A discussion paper identified concerns around the “changing landscape” and the ability to access and audit third-parties, lack of oversight, and systemic risks around dependency on a concentrated number of service providers. This is especially relevant as reliance on third-party technologies increases.

The FSB said: “Financial institutions have to ensure that their contractual agreements with third-parties grant to them, as well as to supervisory and resolution authorities, appropriate rights to access, audit and obtain information from third parties. 

“These rights can be challenging to negotiate and exercise, particularly in a multi-jurisdictional context.”

The paper said “systemic risk could arise” if a large number of financial institutions depended on a few dominant third-party providers for critical services. 

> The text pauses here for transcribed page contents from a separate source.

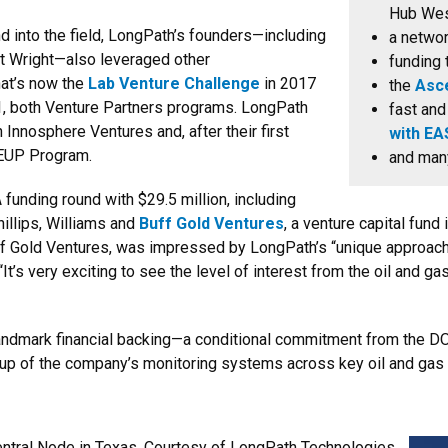
Hub Wes
nd into the field, LongPath’s founders—including
a netwo
rt Wright—also leveraged other
funding 
hat’s now the
Lab Venture Challenge
in 2017
the
Asc
, both Venture Partners programs. LongPath
fast and
 Innosphere Ventures and, after their first
with EA
EUP Program.
and ma
 funding round with $29.5 million, including
llips, Williams and
Buff Gold Ventures
, a venture capital fund
uff Gold Ventures, was impressed by LongPath’s “unique approac
It’s very exciting to see the level of interest from the oil and g
landmark financial backing—a conditional commitment from the D
e-up of the company’s monitoring systems across key oil and gas 
tral Node in Texas. Courtesy of LongPath Technologies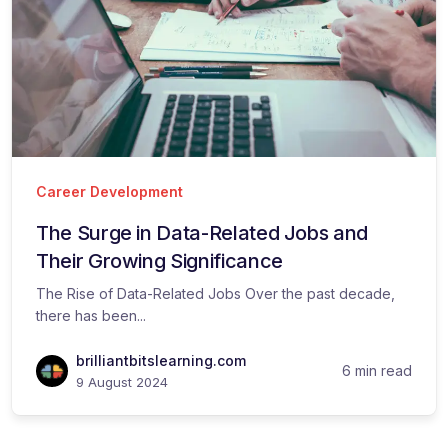
Career Development
The Surge in Data-Related Jobs and
Their Growing Significance
The Rise of Data-Related Jobs Over the past decade,
there has been...
brilliantbitslearning.com
6 min read
9 August 2024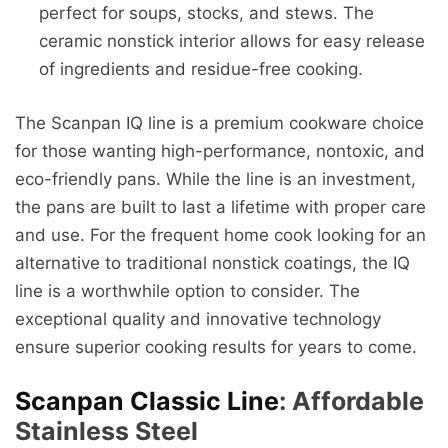
perfect for soups, stocks, and stews. The
ceramic nonstick interior allows for easy release
of ingredients and residue-free cooking.
The Scanpan IQ line is a premium cookware choice
for those wanting high-performance, nontoxic, and
eco-friendly pans. While the line is an investment,
the pans are built to last a lifetime with proper care
and use. For the frequent home cook looking for an
alternative to traditional nonstick coatings, the IQ
line is a worthwhile option to consider. The
exceptional quality and innovative technology
ensure superior cooking results for years to come.
Scanpan Classic Line
: Affordable
Stainless Steel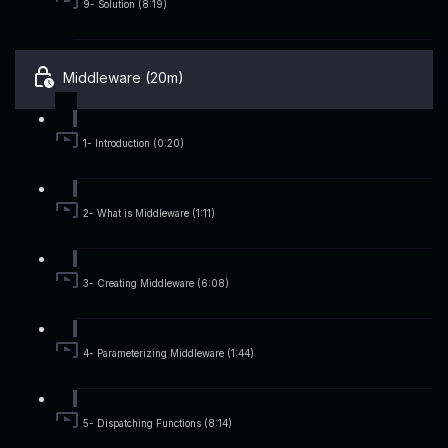
9- Solution (8:19)
Middleware (20m)
1- Introduction (0:20)
2- What is Middleware (1:11)
3- Creating Middleware (6:08)
4- Parameterizing Middleware (1:44)
5- Dispatching Functions (8:14)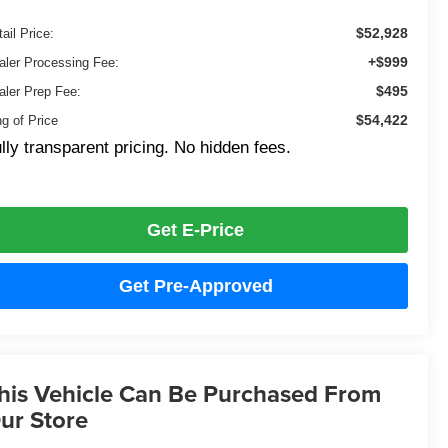
$52,928
ail Price:
+$999
aler Processing Fee:
$495
aler Prep Fee:
$54,422
ng of Price
lly transparent pricing. No hidden fees.
Get E-Price
Get Pre-Approved
his Vehicle Can Be Purchased From
ur Store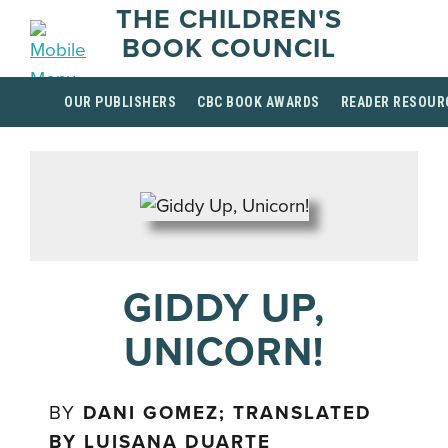
THE CHILDREN'S
BOOK COUNCIL
OUR PUBLISHERS
CBC BOOK AWARDS
READER RESOUR
GIDDY UP,
UNICORN!
BY
DANI GOMEZ; TRANSLATED
BY LUISANA DUARTE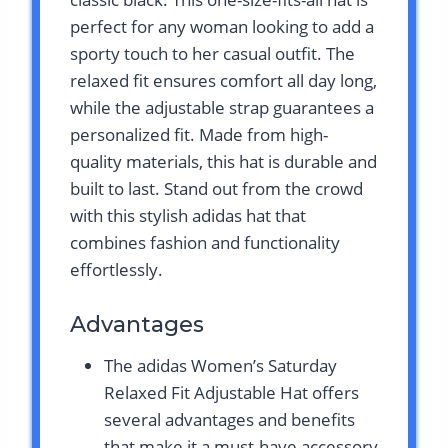
perfect for any woman looking to add a
sporty touch to her casual outfit. The
relaxed fit ensures comfort all day long,
while the adjustable strap guarantees a
personalized fit. Made from high-
quality materials, this hat is durable and
built to last. Stand out from the crowd
with this stylish adidas hat that
combines fashion and functionality
effortlessly.
Advantages
The adidas Women’s Saturday
Relaxed Fit Adjustable Hat offers
several advantages and benefits
that make it a must-have accessory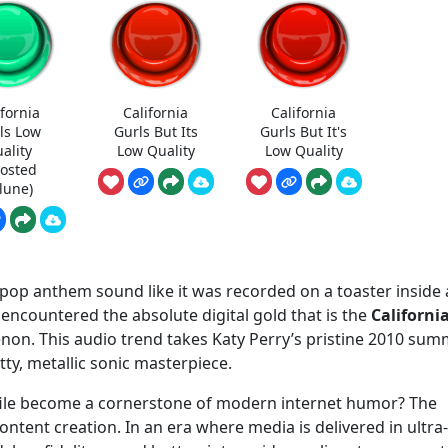
ifornia
California
California
ls Low
Gurls But Its
Gurls But It's
ality
Low Quality
Low Quality
oosted
lune)
 pop anthem sound like it was recorded on a toaster inside 
 encountered the absolute digital gold that is the
Californi
n. This audio trend takes Katy Perry’s pristine 2010 sum
tty, metallic sonic masterpiece.
 file become a cornerstone of modern internet humor? The
 content creation. In an era where media is delivered in ultra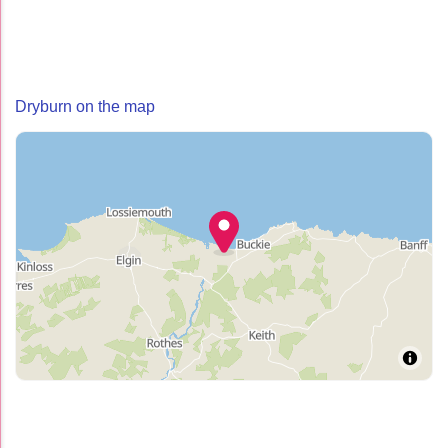
Dryburn on the map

It said: “A major disruption, outage or failure at one of these third parties could create a single point of failure with potential adverse consequences for financial stability and/or the safety and soundness of multiple financial institutions.”

The FSB said there were concerns with how “the identification, mapping, monitoring and oversight of third-parties” within the financial sector is “consistently less developed”, with little or incomplete data.

“There is a growing awareness of the importance of identifying and mapping those third-parties whose disruption or failure could impact financial institutions or financial stability and improve their understanding of third-party interconnectedness in the financial system. This is in turn giving rise to a number of regulatory and supervisory initiatives,” it said.

Identifying risks from subcontractors in the outsourced supply chain is also a practical challenge for both financial institutions and supervisory authorities, especially as some cases found outsourcing involved up to 20 providers. 

There was limited ability for contracts to “bind or influence” a third party’s subcontractors and this “decreases the longer and more complex the supply chain becomes”, said the paper.

The consultation runs until 8 January 2021.